Renato ha retrocedido sintiendo que enloquece, pero Aimée respira, se afirma, se afianza. Sabe que él la ha creído... está libre de la única mancha que sabe irremediable... Redoblando la audacia, corre a sus brazos:

—¡Mi Renato, eres el único hombre a quien he amado! Por ti soy y he sido capaz de todo... He sacrificado a mi hermana, he hundido en la desesperación a mi madre, he mentido, he calumniado, he sido egoísta, cruel, inhumana; pero fue sólo por conservar tu amor, por defender tu vida, porque no te manchases de sangre... ¡He querido salvarte aunque se hundiese el mundo!

—Salvarme... salvarme... —desprecia Renato con infinita amargura.

—Tú no lo permitiste.

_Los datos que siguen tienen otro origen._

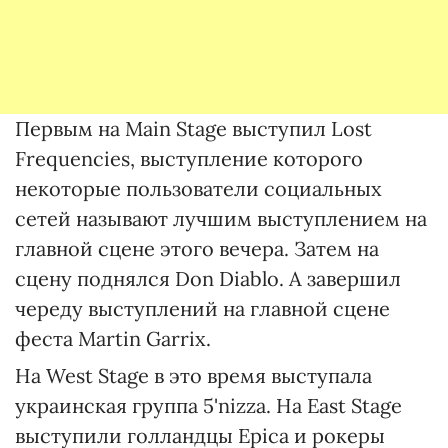
Первым на Main Stage выступил Lost
Frequencies, выступление которого
некоторые пользователи социальных
сетей называют лучшим выступлением на
главной сцене этого вечера. Затем на
сцену поднялся Don Diablo. А завершил
череду выступлений на главной сцене
феста Martin Garrix.
На West Stage в это время выступала
украинская группа 5'nizza. На East Stage
выступили голландцы Epica и рокеры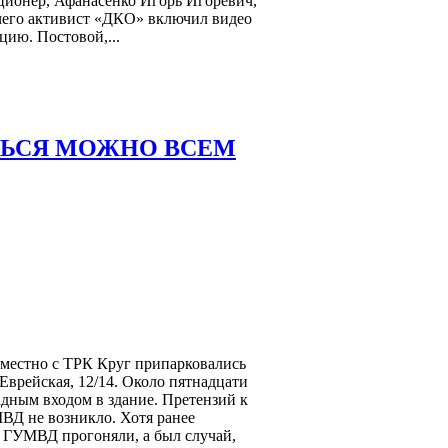
ционер, Афанасенко Игорь Игоревич,
 чего активист «ДКО» включил видео
цию. Постовой,...
АТЬСЯ МОЖНО ВСЕМ
вместно с ТРК Круг припарковались
Еврейская, 12/14. Около пятнадцати
дным входом в здание. Претензий к
МВД не возникло. Хотя ранее
 ГУМВД прогоняли, а был случай,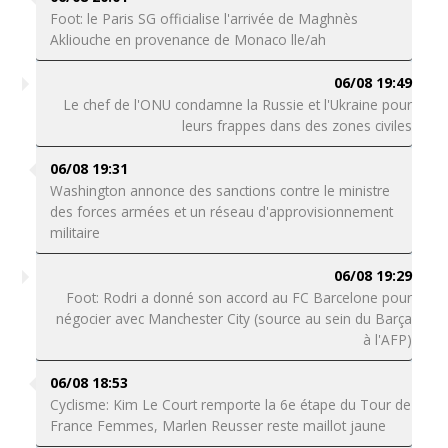
Foot: le Paris SG officialise l'arrivée de Maghnès
Akliouche en provenance de Monaco lle/ah
06/08 19:49
Le chef de l'ONU condamne la Russie et l'Ukraine pour
leurs frappes dans des zones civiles
06/08 19:31
Washington annonce des sanctions contre le ministre
des forces armées et un réseau d'approvisionnement
militaire
06/08 19:29
Foot: Rodri a donné son accord au FC Barcelone pour
négocier avec Manchester City (source au sein du Barça
à l'AFP)
06/08 18:53
Cyclisme: Kim Le Court remporte la 6e étape du Tour de
France Femmes, Marlen Reusser reste maillot jaune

Has seguido dudando, has creído de mí lo peor, has convertido nuestra vida en un infierno. Reniegas y maldices hasta del hijo tuyo que llevo en las entrañas, y por dura que sea la verdad he tenido que decírtela, que ponértela en las manos... Lo merezco todo, ya lo sé: el odio de mi hermana, la maldición de mi madre, el desprecio de las gentes honradas... Merezco todo, menos que tú me rechaces, porque todo lo hice por ti, por defender tu amor...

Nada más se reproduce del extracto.